[TASK BRIEF] Each entry should be transcribed exactly as written, and any picture left out.

SOURCE DATA Start Marker

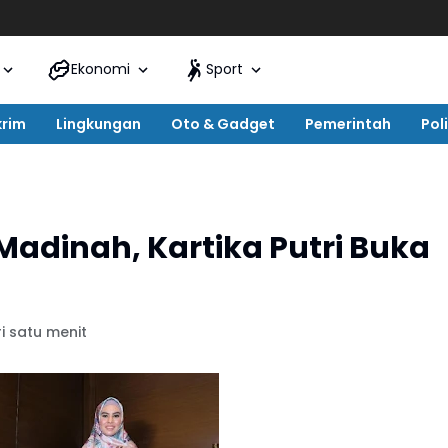
Ekonomi
Sport
krim
Lingkungan
Oto & Gadget
Pemerintah
Poli
Madinah, Kartika Putri Buka
i satu menit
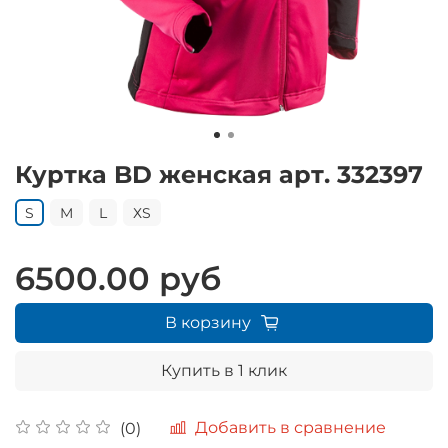
Куртка BD женская арт. 332397
S
M
L
ХS
6500.00 руб
В корзину
Купить в 1 клик
Добавить в сравнение
(0)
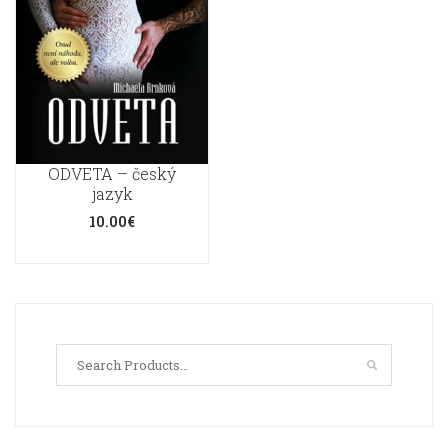
ODVETA – český
jazyk
10.00
€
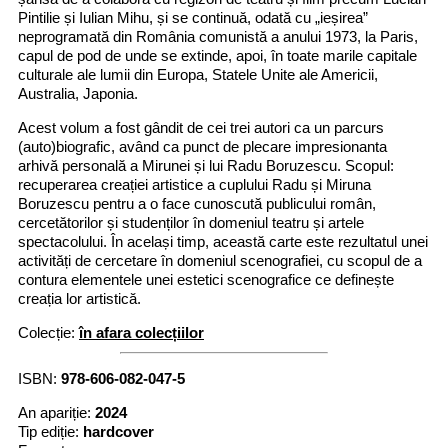
Pintilie și Iulian Mihu, și se continuă, odată cu „ieșirea”
neprogramată din România comunistă a anului 1973, la Paris,
capul de pod de unde se extinde, apoi, în toate marile capitale
culturale ale lumii din Europa, Statele Unite ale Americii,
Australia, Japonia.
Acest volum a fost gândit de cei trei autori ca un parcurs
(auto)biografic, având ca punct de plecare impresionanta
arhivă personală a Mirunei și lui Radu Boruzescu. Scopul:
recuperarea creației artistice a cuplului Radu și Miruna
Boruzescu pentru a o face cunoscută publicului român,
cercetătorilor și studenților în domeniul teatru și artele
spectacolului. În același timp, această carte este rezultatul unei
activități de cercetare în domeniul scenografiei, cu scopul de a
contura elementele unei estetici scenografice ce definește
creația lor artistică.
Colecție:
în afara colecțiilor
ISBN:
978-606-082-047-5
An apariție:
2024
Tip ediție:
hardcover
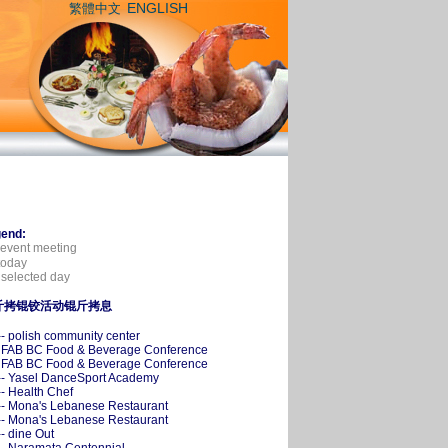
ENGLISH
繁體中文
end:
event meeting
oday
selected day
斤拷锟铰活动锟斤拷息
-- polish community center
- FAB BC Food & Beverage Conference
- FAB BC Food & Beverage Conference
-- Yasel DanceSport Academy
-- Health Chef
-- Mona's Lebanese Restaurant
-- Mona's Lebanese Restaurant
-- dine Out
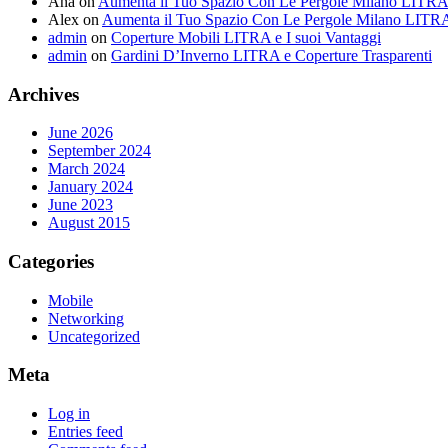
Ana
on
Aumenta il Tuo Spazio Con Le Pergole Milano LITR
Alex
on
Aumenta il Tuo Spazio Con Le Pergole Milano LITR
admin
on
Coperture Mobili LITRA e I suoi Vantaggi
admin
on
Gardini D’Inverno LITRA e Coperture Trasparenti
Archives
June 2026
September 2024
March 2024
January 2024
June 2023
August 2015
Categories
Mobile
Networking
Uncategorized
Meta
Log in
Entries feed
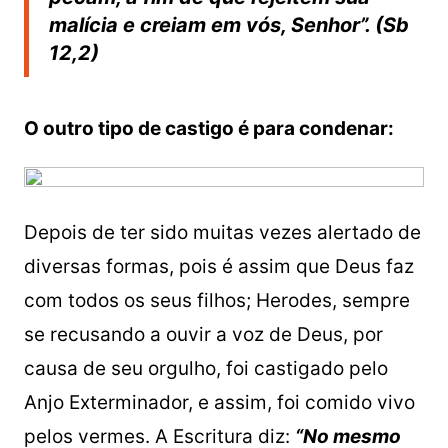
malícia e creiam em vós, Senhor”. (Sb
12,2)
O outro tipo de castigo é para condenar:
Depois de ter sido muitas vezes alertado de
diversas formas, pois é assim que Deus faz
com todos os seus filhos; Herodes, sempre
se recusando a ouvir a voz de Deus, por
causa de seu orgulho, foi castigado pelo
Anjo Exterminador, e assim, foi comido vivo
pelos vermes. A Escritura diz:
“No mesmo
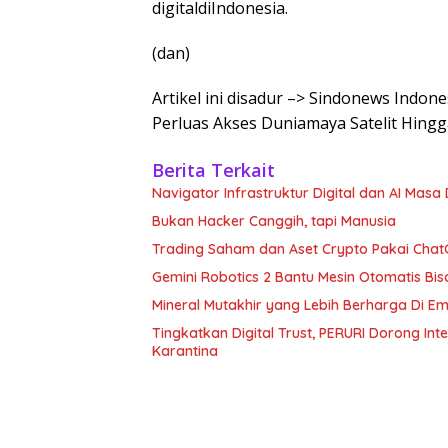
digitaldiIndonesia.
(dan)
Artikel ini disadur –> Sindonews Indon
Perluas Akses Duniamaya Satelit Hingg
Berita Terkait
Navigator Infrastruktur Digital dan AI Masa
Bukan Hacker Canggih, tapi Manusia
Trading Saham dan Aset Crypto Pakai ChatG
Gemini Robotics 2 Bantu Mesin Otomatis Bisa
Mineral Mutakhir yang Lebih Berharga Di E
Tingkatkan Digital Trust, PERURI Dorong In
Karantina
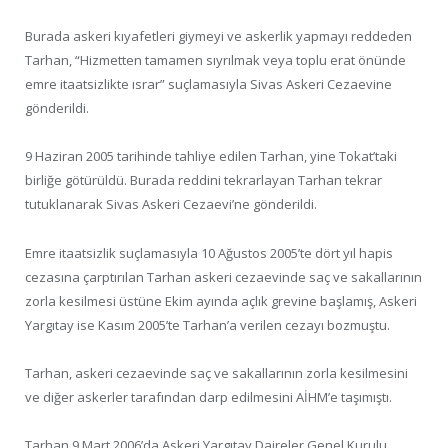
Burada askeri kıyafetleri giymeyi ve askerlik yapmayı reddeden
Tarhan, “Hizmetten tamamen sıyrılmak veya toplu erat önünde
emre itaatsizlikte ısrar” suçlamasıyla Sivas Askeri Cezaevine
gönderildi.
9 Haziran 2005 tarihinde tahliye edilen Tarhan, yine Tokat’taki
birliğe götürüldü. Burada reddini tekrarlayan Tarhan tekrar
tutuklanarak Sivas Askeri Cezaevi’ne gönderildi.
Emre itaatsizlik suçlamasıyla 10 Ağustos 2005’te dört yıl hapis
cezasına çarptırılan Tarhan askeri cezaevinde saç ve sakallarının
zorla kesilmesi üstüne Ekim ayında açlık grevine başlamış, Askeri
Yargıtay ise Kasım 2005’te Tarhan’a verilen cezayı bozmuştu.
Tarhan, askeri cezaevinde saç ve sakallarının zorla kesilmesini
ve diğer askerler tarafından darp edilmesini AİHM’e taşımıştı.
Tarhan 9 Mart 2006’da Askeri Yargıtay Daireler Genel Kurulu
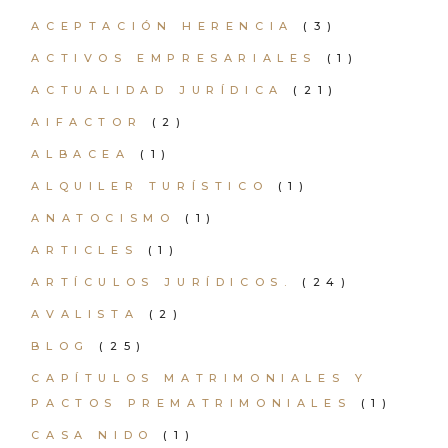
ACEPTACIÓN HERENCIA
(3)
ACTIVOS EMPRESARIALES
(1)
ACTUALIDAD JURÍDICA
(21)
AIFACTOR
(2)
ALBACEA
(1)
ALQUILER TURÍSTICO
(1)
ANATOCISMO
(1)
ARTICLES
(1)
ARTÍCULOS JURÍDICOS.
(24)
AVALISTA
(2)
BLOG
(25)
CAPÍTULOS MATRIMONIALES Y
PACTOS PREMATRIMONIALES
(1)
CASA NIDO
(1)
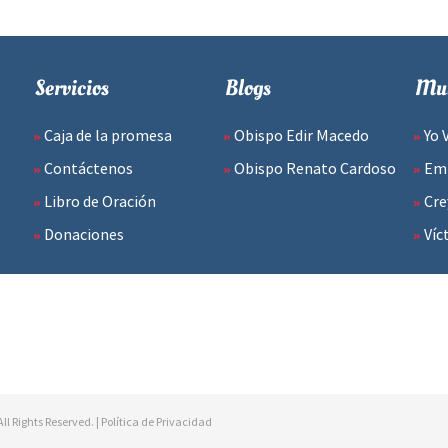
Servicios
Blogs
Mul
Caja de la promesa
Obispo Edir Macedo
Yo 
Contáctenos
Obispo Renato Cardoso
Emp
Libro de Oración
Cre
Donaciones
Víc
ll Rights Reserved. |
Política de Privacidad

SOURCE DATA End Marker

[YOUR RESPONSE]
Ekonomi
Sport
krim
Lingkungan
Oto & Gadget
Pemerintah
Poli
Madinah, Kartika Putri Buka
i satu menit
Куртка BD женская арт. 332397
S
M
L
ХS
6500.00 руб
В корзину
Купить в 1 клик
Добавить в сравнение
(0)
ODVETA – český
jazyk
10.00
€
Pintilie și Iulian Mihu, și se continuă, odată cu „ieșirea”
neprogramată din România comunistă a anului 1973, la Paris,
capul de pod de unde se extinde, apoi, în toate marile capitale
culturale ale lumii din Europa, Statele Unite ale Americii,
Australia, Japonia.
Acest volum a fost gândit de cei trei autori ca un parcurs
(auto)biografic, având ca punct de plecare impresionanta
arhivă personală a Mirunei și lui Radu Boruzescu. Scopul:
recuperarea creației artistice a cuplului Radu și Miruna
Boruzescu pentru a o face cunoscută publicului român,
cercetătorilor și studenților în domeniul teatru și artele
spectacolului. În același timp, această carte este rezultatul unei
activități de cercetare în domeniul scenografiei, cu scopul de a
contura elementele unei estetici scenografice ce definește
creația lor artistică.
Colecție:
în afara colecțiilor
ISBN:
978-606-082-047-5
An apariție:
2024
Tip ediție:
hardcover
ENGLISH
繁體中文
end:
event meeting
oday
selected day
斤拷锟铰活动锟斤拷息
-- polish community center
- FAB BC Food & Beverage Conference
- FAB BC Food & Beverage Conference
-- Yasel DanceSport Academy
-- Health Chef
-- Mona's Lebanese Restaurant
-- Mona's Lebanese Restaurant
-- dine Out
Ana
on
Aumenta il Tuo Spazio Con Le Pergole Milano LITR
Alex
on
Aumenta il Tuo Spazio Con Le Pergole Milano LITR
admin
on
Coperture Mobili LITRA e I suoi Vantaggi
admin
on
Gardini D’Inverno LITRA e Coperture Trasparenti
Archives
June 2026
September 2024
March 2024
January 2024
June 2023
August 2015
Categories
Mobile
Networking
Uncategorized
Meta
Log in
Entries feed
malícia e creiam em vós, Senhor”. (Sb
12,2)
O outro tipo de castigo é para condenar:
Depois de ter sido muitas vezes alertado de
diversas formas, pois é assim que Deus faz
com todos os seus filhos; Herodes, sempre
se recusando a ouvir a voz de Deus, por
causa de seu orgulho, foi castigado pelo
Anjo Exterminador, e assim, foi comido vivo
pelos vermes. A Escritura diz:
“No mesmo
digitaldiIndonesia.
(dan)
Artikel ini disadur –> Sindonews Indon
Perluas Akses Duniamaya Satelit Hingg
Berita Terkait
Navigator Infrastruktur Digital dan AI Masa
Bukan Hacker Canggih, tapi Manusia
Trading Saham dan Aset Crypto Pakai ChatG
Gemini Robotics 2 Bantu Mesin Otomatis Bisa
Mineral Mutakhir yang Lebih Berharga Di E
Tingkatkan Digital Trust, PERURI Dorong In
Karantina
Burada askeri kıyafetleri giymeyi ve askerlik yapmayı reddeden
Tarhan, “Hizmetten tamamen sıyrılmak veya toplu erat önünde
emre itaatsizlikte ısrar” suçlamasıyla Sivas Askeri Cezaevine
gönderildi.
9 Haziran 2005 tarihinde tahliye edilen Tarhan, yine Tokat’taki
birliğe götürüldü. Burada reddini tekrarlayan Tarhan tekrar
tutuklanarak Sivas Askeri Cezaevi’ne gönderildi.
Emre itaatsizlik suçlamasıyla 10 Ağustos 2005’te dört yıl hapis
cezasına çarptırılan Tarhan askeri cezaevinde saç ve sakallarının
zorla kesilmesi üstüne Ekim ayında açlık grevine başlamış, Askeri
Yargıtay ise Kasım 2005’te Tarhan’a verilen cezayı bozmuştu.
Tarhan, askeri cezaevinde saç ve sakallarının zorla kesilmesini
ve diğer askerler tarafından darp edilmesini AİHM’e taşımıştı.
Tarhan 9 Mart 2006’da Askeri Yargıtay Daireler Genel Kurulu
ACEPTACIÓN HERENCIA
(3)
ACTIVOS EMPRESARIALES
(1)
ACTUALIDAD JURÍDICA
(21)
AIFACTOR
(2)
ALBACEA
(1)
ALQUILER TURÍSTICO
(1)
ANATOCISMO
(1)
ARTICLES
(1)
ARTÍCULOS JURÍDICOS.
(24)
AVALISTA
(2)
BLOG
(25)
CAPÍTULOS MATRIMONIALES Y
PACTOS PREMATRIMONIALES
(1)
CASA NIDO
(1)
Servicios
Blogs
Mul
Caja de la promesa
Obispo Edir Macedo
Yo 
Contáctenos
Obispo Renato Cardoso
Emp
Libro de Oración
Cre
Donaciones
Víc
ll Rights Reserved. |
Política de Privacidad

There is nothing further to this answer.